MegActor-$Σ$: Unlocking Flexible Mixed-Modal Control in Portrait Animation with Diffusion Transformer
Shurong Yang, Huadong Li, Juhao Wu, Minhao Jing, Linze Li, Renhe Ji, Jiajun Liang, Haoqiang Fan, Jin Wang
TL;DR
This work tackles the challenge of flexible mixed-modal control in portrait animation by introducing MegActor-$Σ$, a mixed-modal conditional diffusion transformer (DiT) that fuses visual and audio signals without relying on private data. It implements a three-stage Modality Decoupling Control training regime and an Amplitude Adjustment inference strategy to balance control strengths and freely scale motion amplitudes across modalities. The model is trained on a rigorously filtered public dataset and demonstrates superior performance over prior methods trained on private data, achieving vivid, coherent, and identity-preserving animations with flexible modality combinations.

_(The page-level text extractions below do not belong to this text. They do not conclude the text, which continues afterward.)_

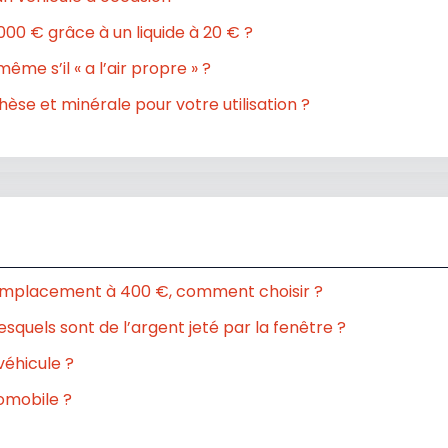
00 € grâce à un liquide à 20 € ?
ême s’il « a l’air propre » ?
èse et minérale pour votre utilisation ?
 remplacement à 400 €, comment choisir ?
squels sont de l’argent jeté par la fenêtre ?
véhicule ?
omobile ?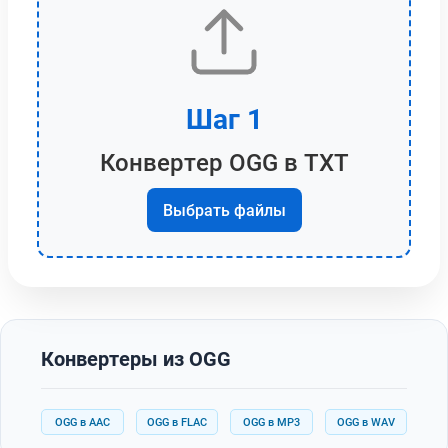
Шаг 1
Конвертер OGG в TXT
Выбрать файлы
Конвертеры из OGG
OGG в AAC
OGG в FLAC
OGG в MP3
OGG в WAV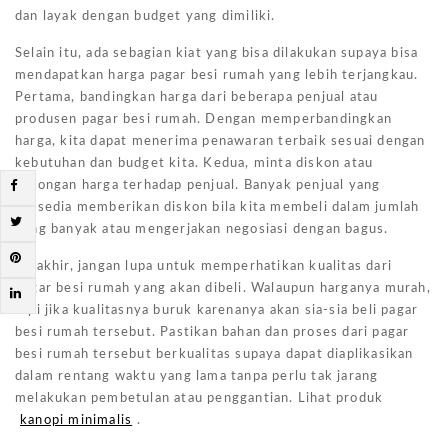
dan layak dengan budget yang dimiliki.
Selain itu, ada sebagian kiat yang bisa dilakukan supaya bisa
mendapatkan harga pagar besi rumah yang lebih terjangkau.
Pertama, bandingkan harga dari beberapa penjual atau
produsen pagar besi rumah. Dengan memperbandingkan
harga, kita dapat menerima penawaran terbaik sesuai dengan
kebutuhan dan budget kita. Kedua, minta diskon atau
potongan harga terhadap penjual. Banyak penjual yang
bersedia memberikan diskon bila kita membeli dalam jumlah
yang banyak atau mengerjakan negosiasi dengan bagus.
Terakhir, jangan lupa untuk memperhatikan kualitas dari
pagar besi rumah yang akan dibeli. Walaupun harganya murah,
tapi jika kualitasnya buruk karenanya akan sia-sia beli pagar
besi rumah tersebut. Pastikan bahan dan proses dari pagar
besi rumah tersebut berkualitas supaya dapat diaplikasikan
dalam rentang waktu yang lama tanpa perlu tak jarang
melakukan pembetulan atau penggantian. Lihat produk
kanopi minimalis
.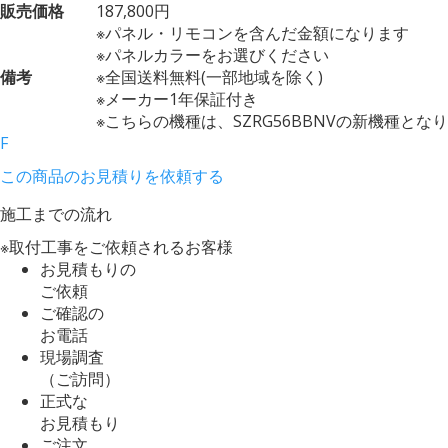
販売価格
187,800円
※パネル・リモコンを含んだ金額になります
※パネルカラーをお選びください
備考
※全国送料無料(一部地域を除く)
※メーカー1年保証付き
※こちらの機種は、SZRG56BBNVの新機種とな
F
この商品のお見積りを依頼する
施工までの流れ
※取付工事をご依頼されるお客様
お見積もりの
ご依頼
ご確認の
お電話
現場調査
（ご訪問）
正式な
お見積もり
ご注文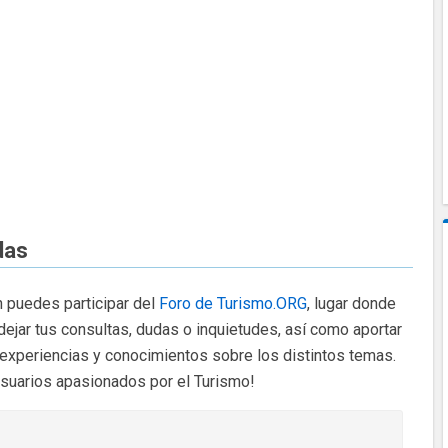
das
 puedes participar del
Foro de Turismo.ORG
, lugar donde
dejar tus consultas, dudas o inquietudes, así como aportar
 experiencias y conocimientos sobre los distintos temas.
usuarios apasionados por el Turismo!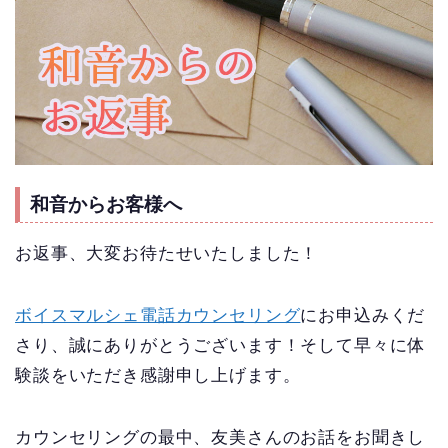
和音からお客様へ
お返事、大変お待たせいたしました！
ボイスマルシェ電話カウンセリング
にお申込みくだ
さり、誠にありがとうございます！そして早々に体
験談をいただき感謝申し上げます。
カウンセリングの最中、友美さんのお話をお聞きし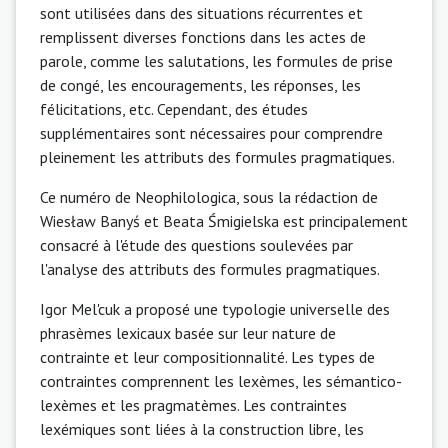
sont utilisées dans des situations récurrentes et
remplissent diverses fonctions dans les actes de
parole, comme les salutations, les formules de prise
de congé, les encouragements, les réponses, les
félicitations, etc. Cependant, des études
supplémentaires sont nécessaires pour comprendre
pleinement les attributs des formules pragmatiques.
Ce numéro de Neophilologica, sous la rédaction de
Wiesław Banyś et Beata Śmigielska est principalement
consacré à l'étude des questions soulevées par
l'analyse des attributs des formules pragmatiques.
Igor Mel'cuk a proposé une typologie universelle des
phrasèmes lexicaux basée sur leur nature de
contrainte et leur compositionnalité. Les types de
contraintes comprennent les lexèmes, les sémantico-
lexèmes et les pragmatèmes. Les contraintes
lexémiques sont liées à la construction libre, les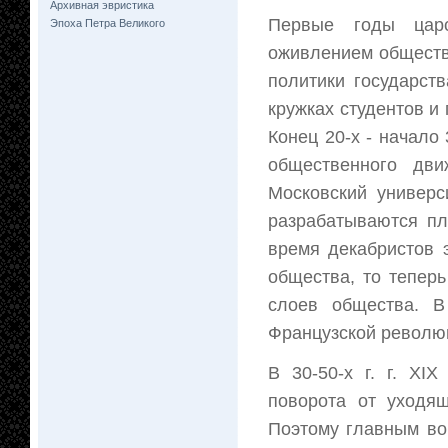
Архивная эвристика
Первые годы царс
Эпоха Петра Великого
оживлением обществ
политики государст
кружках студентов и 
Конец 20-х - начало 
общественного дви
Московский универс
разрабатываются пл
время декабристов 
общества, то тепер
слоев общества. В
Французской револю
В 30-50-х г. г. ХI
поворота от уходящ
Поэтому главным во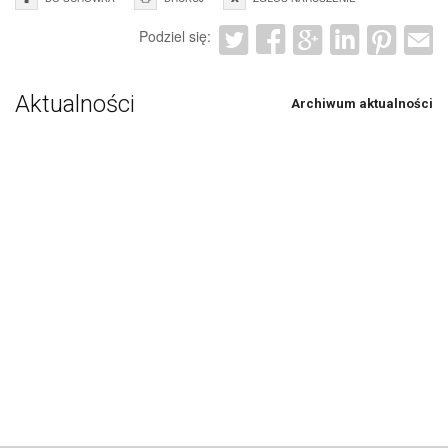
Podziel się:
Aktualności
Archiwum aktualności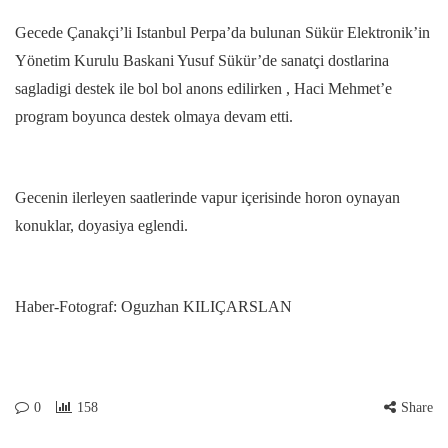
Gecede Çanakçi’li Istanbul Perpa’da bulunan Sükür Elektronik’in
Yönetim Kurulu Baskani Yusuf Sükür’de sanatçi dostlarina
sagladigi destek ile bol bol anons edilirken , Haci Mehmet’e
program boyunca destek olmaya devam etti.
Gecenin ilerleyen saatlerinde vapur içerisinde horon oynayan
konuklar, doyasiya eglendi.
Haber-Fotograf: Oguzhan KILIÇARSLAN
0
158
Share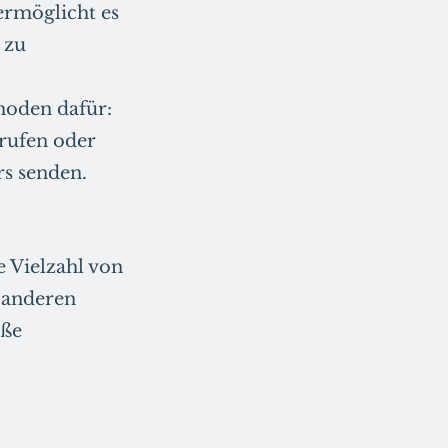
rmöglicht es
 zu
hoden dafür:
frufen oder
rs senden.
e Vielzahl von
 anderen
oße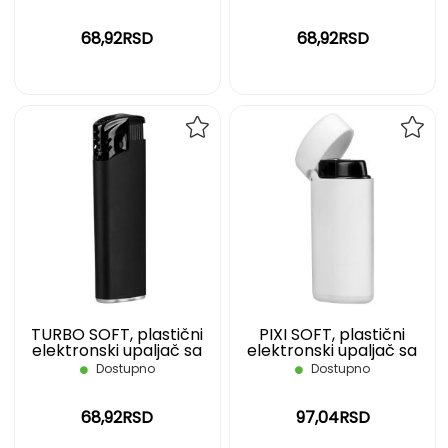
sivi
68,92RSD
68,92RSD
DODAJ
DOD
NA
NA
LISTU
LIST
ŽELJA
ŽELJ
TURBO SOFT, plastični
PIXI SOFT, plastični
elektronski upaljač sa
elektronski upaljač sa
turbo plamenom, crni
turbo plamenom, beli
Dostupno
Dostupno
68,92RSD
97,04RSD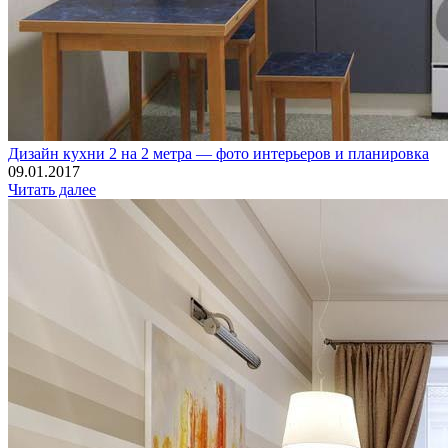
Дизайн кухни 2 на 2 метра — фото интерьеров и планировка
09.01.2017
Читать далее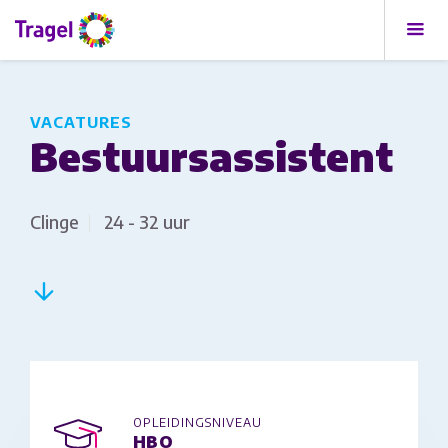
VACATURES
Bestuursassistent
Clinge
24 - 32 uur
OPLEIDINGSNIVEAU
HBO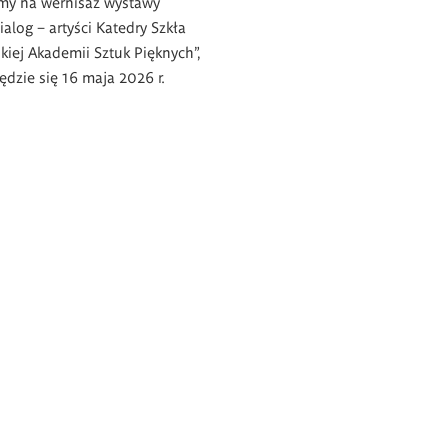
my na wernisaż wystawy
ialog – artyści Katedry Szkła
iej Akademii Sztuk Pięknych”,
ędzie się 16 maja 2026 r.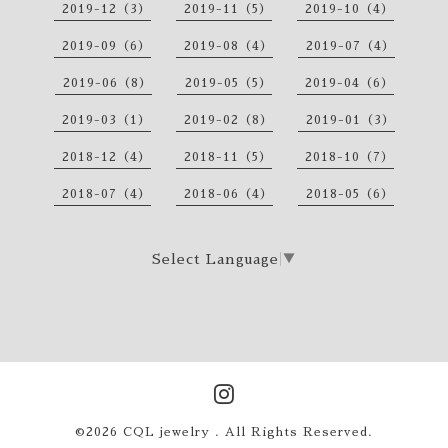
2019-12（3）
2019-11（5）
2019-10（4）
2019-09（6）
2019-08（4）
2019-07（4）
2019-06（8）
2019-05（5）
2019-04（6）
2019-03（1）
2019-02（8）
2019-01（3）
2018-12（4）
2018-11（5）
2018-10（7）
2018-07（4）
2018-06（4）
2018-05（6）
Select Language
▼
©2026
CQL jewelry
. All Rights Reserved.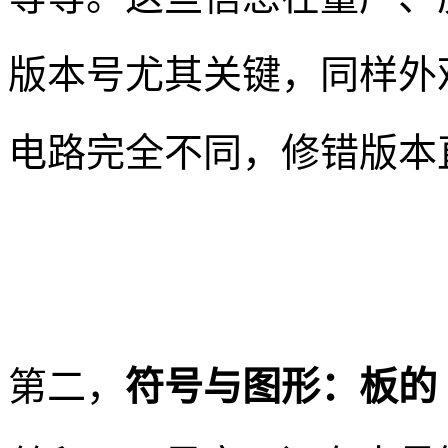
版本号尤其关键，同样外观的板
电路完全不同，修错版本
第二，
符号与图形：板的 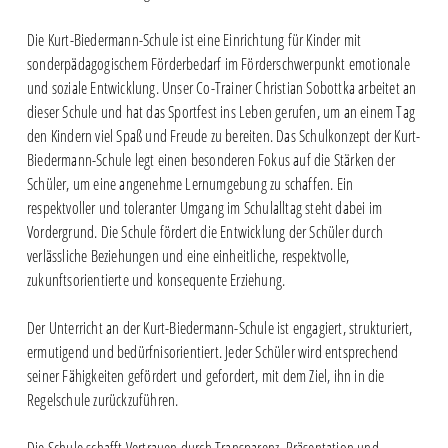
Die Kurt-Biedermann-Schule ist eine Einrichtung für Kinder mit
sonderpädagogischem Förderbedarf im Förderschwerpunkt emotionale
und soziale Entwicklung. Unser Co-Trainer Christian Sobottka arbeitet an
dieser Schule und hat das Sportfest ins Leben gerufen, um an einem Tag
den Kindern viel Spaß und Freude zu bereiten. Das Schulkonzept der Kurt-
Biedermann-Schule legt einen besonderen Fokus auf die Stärken der
Schüler, um eine angenehme Lernumgebung zu schaffen. Ein
respektvoller und toleranter Umgang im Schulalltag steht dabei im
Vordergrund. Die Schule fördert die Entwicklung der Schüler durch
verlässliche Beziehungen und eine einheitliche, respektvolle,
zukunftsorientierte und konsequente Erziehung.
Der Unterricht an der Kurt-Biedermann-Schule ist engagiert, strukturiert,
ermutigend und bedürfnisorientiert. Jeder Schüler wird entsprechend
seiner Fähigkeiten gefördert und gefordert, mit dem Ziel, ihn in die
Regelschule zurückzuführen.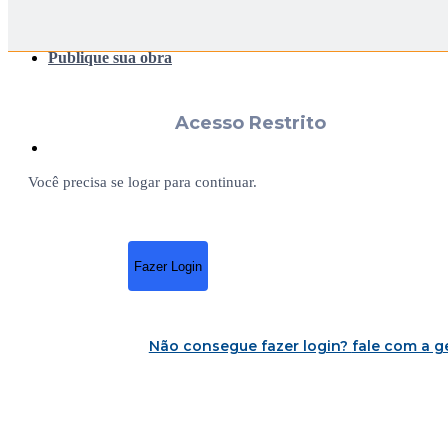
Publique sua obra
Acesso Restrito
Você precisa se logar para continuar.
Fazer Login
Não consegue fazer login?
fale com a g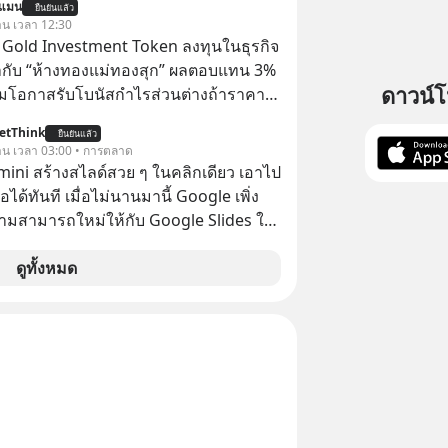
นแมน
ปราชญ์จีนแห่งยุคไปด้วยกัน
ยืนยันแล้ว
 ฟรีค่าธรรมเนียมซื้อ
วาน เวลา 12:30
TS Gold Investment Token ลงทุนในธุรกิจ
กับ “ห้างทองแม่ทองสุก” ผลตอบแทน 3%
ดาวน์
้อมโอกาสรับโบนัสกำไรส่วนต่างถ้าราคา
 ลงทุนแมนจะเล่าให้ฟัง x MTS Gold
etThink
ยืนยันแล้ว
ุ่ม MTS Gold หรือห้างทองแม่ทองสุก อยู่
วาน เวลา 03:00 • การตลาด
มานานกว่า 74 ปี ปัจจุบันนับเป็นก
emini สร้างสไลด์สวย ๆ ในคลิกเดียว เอาไป
จทองคำที่ใหญ่เป็นอันดับ 2 ของไทย ที่มีราย
อได้ทันที เมื่อไม่นานมานี้ Google เพิ่ง
.5 ล้านล้านบาทในปี 2568
ามสามารถใหม่ให้กับ Google Slides ให้
้ Gemini ช่วยสร้างสไลด์นำเสนอแบบ
ในคลิกเดียว ไม่ต้องเสียเวลาทำเองอีกต่อ
ดูทั้งหมด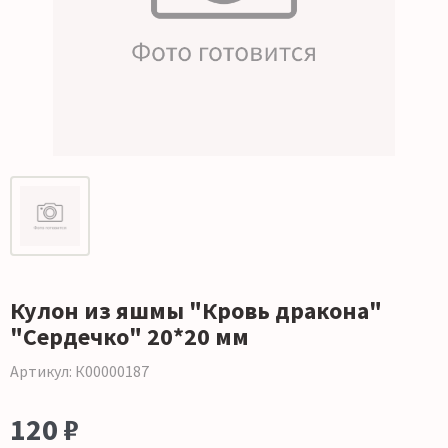
Кулон из яшмы "Кровь дракона"
"Сердечко" 20*20 мм
Артикул: К00000187
120 ₽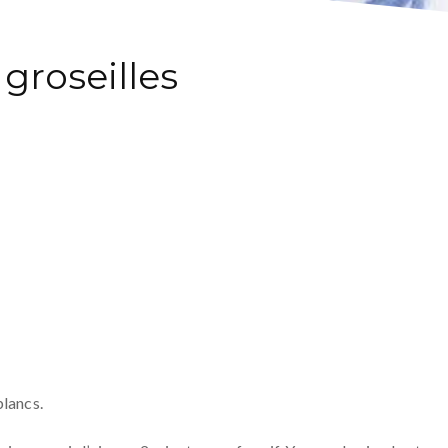
groseilles
blancs.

By providing dataset evaluation metrics and a public 313-hour training corpus, the work fosters open research and reproducibility in multimodal portrait animation.
Abstract
Diffusion models have demonstrated superior performance in the field of portrait animation. However, current approaches relied on either visual or audio modality to control character movements, failing to exploit the potential of mixed-modal control. This challenge arises from the difficulty in balancing the weak control strength of audio modality and the strong control strength of visual modality. To address this issue, we introduce MegActor-$Σ$: a mixed-modal conditional diffusion transformer (DiT), which can flexibly inject audio and visual modality control signals into portrait animation. Specifically, we make substantial advancements over its predecessor, MegActor, by leveraging the promising model structure of DiT and integrating audio and visual conditions through advanced modules within the DiT framework. To further achieve flexible combinations of mixed-modal control signals, we propose a ``Modality Decoupling Control" training strategy to balance the control strength between visual and audio modalities, along with the ``Amplitude Adjustment" inference strategy to freely regulate the motion amplitude of each modality. Finally, to facilitate extensive studies in this field, we design several dataset evaluation metrics to filter out public datasets and solely use this filtered dataset to train MegActor-$Σ$. Extensive experiments demonstrate the superiority of our approach in generating vivid portrait animations, outperforming previous methods trained on private dataset.